3.3. In het selectievoorstel van de directeur van de EBI is aangegeven dat klager preventief is ingesloten voor het parket Haarlem voor een mediagevoelige strafzaak. Het beroep tegen de eerdere verlenging van klagers EBI-status is door de
beroepscommissie op 2 maart 2007 ongegrond verklaard. De feiten waar klager van wordt verdacht zijn van dien aard dat bij een veroordeling gevreesd moet worden voor een (zeer) lange gevangenisstraf. In de periode voorafgaand aan klagers opname in het
ziekenhuis waren zijn transporten naar de rechtbank omgeven met extreme veiligheidsmaatregelen. Die veiligheidsmaatregelen zijn verder geïntensiveerd nadat in de nacht voorafgaand aan de (eerste) behandeling van zijn strafzaak met een antitankwapen
gericht is geschoten op de extra beveiligde rechtbank. Hierdoor is, nu een en ander uitvoerig werd uitgemeten in de media, beroering ontstaan in de samenleving. In de afgelopen periode heeft klager zijn plaatsing in de EBI veelvuldig ter discussie
gesteld. Daarbij is gewezen op de behandeling van de strafzaak en klagers medische toestand. Klager heeft in de afgelopen periode op ongeoorloofde wijze gecommuniceerd met derden. Dat vormt een aanwijzing dat hij in staat is het toezicht te omzeilen en
een vluchtplan voor te bereiden. Klager wordt beoordeeld als een persoon die beschikt over macht, mogelijkheden en middelen om een vluchtpoging voor te bereiden, waarbij het gebruik van vuurwapens niet geschuwd zal worden. Een ontvluchting zal leiden
tot zeer ernstige maatschappelijke onrust en tot een zeer ernstig geschokte rechtsorde. Mede gelet op het rapport van het Gedetineerden recherche informatiepunt (Grip) van 11 april 2007 is er nog steeds sprake van een verhoogd veiligheidsrisico. De
directeur adviseert het verblijf van klager in de EBI alsmede zijn EBI-status te verlengen.
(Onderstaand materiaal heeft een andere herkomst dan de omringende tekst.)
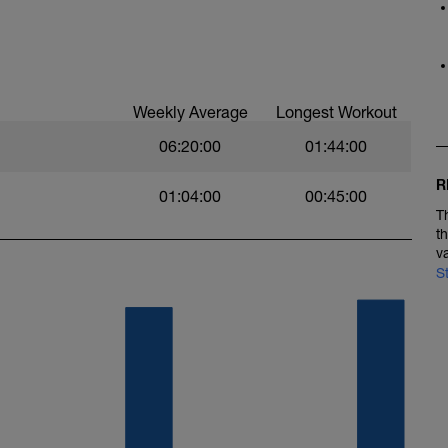
Weekly Average
Longest Workout
06:20:00
01:44:00
R
01:04:00
00:45:00
T
t
v
S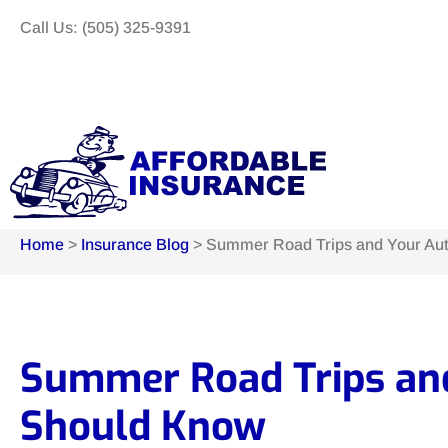
Call Us: (505) 325-9391
Home
>
Insurance Blog
>
Summer Road Trips and Your Aut
Summer Road Trips and
Should Know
3.4. De selectiefunctionaris verwijst allereerst naar de stukken die hebben geleid tot de ongegrondverklaring van het beroep van klager tegen de eerste verlenging van klagers verblijf in de EBI. De noodzaak tot verlenging is op 26 april 2007 aan de
orde geweest in de Adviescommissie EBI. Daarbij zijn het advies van de inrichting, het advies van de selectiefunctionaris van 20 april 2007, het rapport van het Grip van 11 april 2007 en de brief van de landelijk officier van justitie van 25 april
2007
aan de orde geweest. Ook is er een verklaring van de inrichtingsarts waarin deze heeft aangegeven dat het niet wenselijk was dat klager, gelet op zijn medische toestand, door de selectiefunctionaris zou worden gehoord in het kader van de
verlengingsbeslissing. Klager is gedetineerd ter zake van de verdenking van het plegen van zeer ernstige, publiciteitsgevoelige delicten, welke geleid hebben tot maatschappelijke onrust en een zeer ernstig geschokte rechtsorde. Een en ander is
uitgebreid in de media belicht. Klager is eerder in verband met delicten die leidden tot maatschappelijke onrust en een geschokte rechtsorde veroordeeld tot een lange gevangenisstraf.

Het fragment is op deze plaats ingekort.